--- What is needed ---
Begin with the line containing "(No Ratings Yet)", end with the last line of the records, and retype everything in between exactly, without the pictures.

--- Extracted data ---
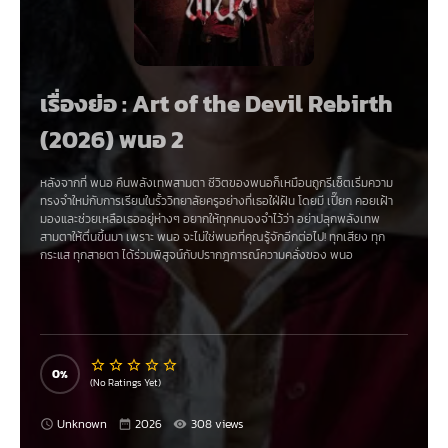
เรื่องย่อ : Art of the Devil Rebirth
(2026) พนอ 2
หลังจากที่ พนอ คืนพลังเทพสามตา ชีวิตของพนอก็เหมือนถูกรีเซ็ตเริ่มความ
ทรงจำใหม่กับการเรียนในรั้ววิทยาลัยครูอย่างที่เธอใฝ่ฝัน โดยมี เปี๊ยก คอยเฝ้า
มองและช่วยเหลือเธออยู่ห่างๆ อยากให้ทุกคนจงจำไว้ว่า อย่าปลุกพลังเทพ
สามตาให้ตื่นขึ้นมา เพราะ พนอ จะไม่ใช่พนอที่คุณรู้จักอีกต่อไป! ทุกเสียง ทุก
กระแส ทุกสายตา ได้ร่วมพิสูจน์กับปรากฎการณ์ความคลั่งของ พนอ
0
(No Ratings Yet)
Unknown
2026
308 views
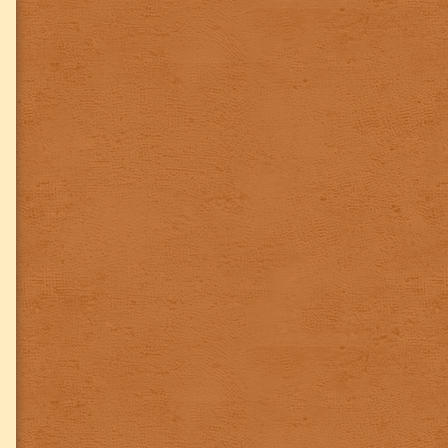
Куба
Малайзия
Непал
Марокко
Сингапур
Танзания
Черногория
Чехия
Чили
ЮАР
Ямайка
Украина
Швейцария
Швеция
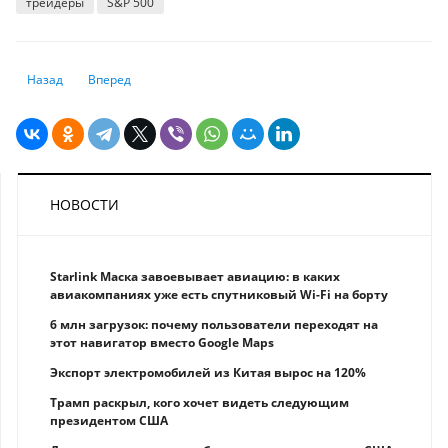
трейдеры
S&P 500
Предыдущий: Рынок акций США растет в начале торгов
Следующий: Китайские индексы снизились под давлением 
Назад
Вперед
НОВОСТИ
Starlink Маска завоевывает авиацию: в каких
авиакомпаниях уже есть спутниковый Wi-Fi на борту
6 млн загрузок: почему пользователи переходят на
этот навигатор вместо Google Maps
Экспорт электромобилей из Китая вырос на 120%
Трамп раскрыл, кого хочет видеть следующим
президентом США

--- Response to the task ---
(No Ratings Yet)
Unknown
2026
308 views
Куба
Малайзия
Непал
Марокко
Сингапур
Танзания
Черногория
Чехия
Чили
ЮАР
Ямайка
Украина
Швейцария
Швеция
трейдеры
S&P 500
Предыдущий: Рынок акций США растет в начале торгов
Следующий: Китайские индексы снизились под давлением 
Назад
Вперед
НОВОСТИ
Starlink Маска завоевывает авиацию: в каких
авиакомпаниях уже есть спутниковый Wi-Fi на борту
6 млн загрузок: почему пользователи переходят на
этот навигатор вместо Google Maps
Экспорт электромобилей из Китая вырос на 120%
Трамп раскрыл, кого хочет видеть следующим
президентом США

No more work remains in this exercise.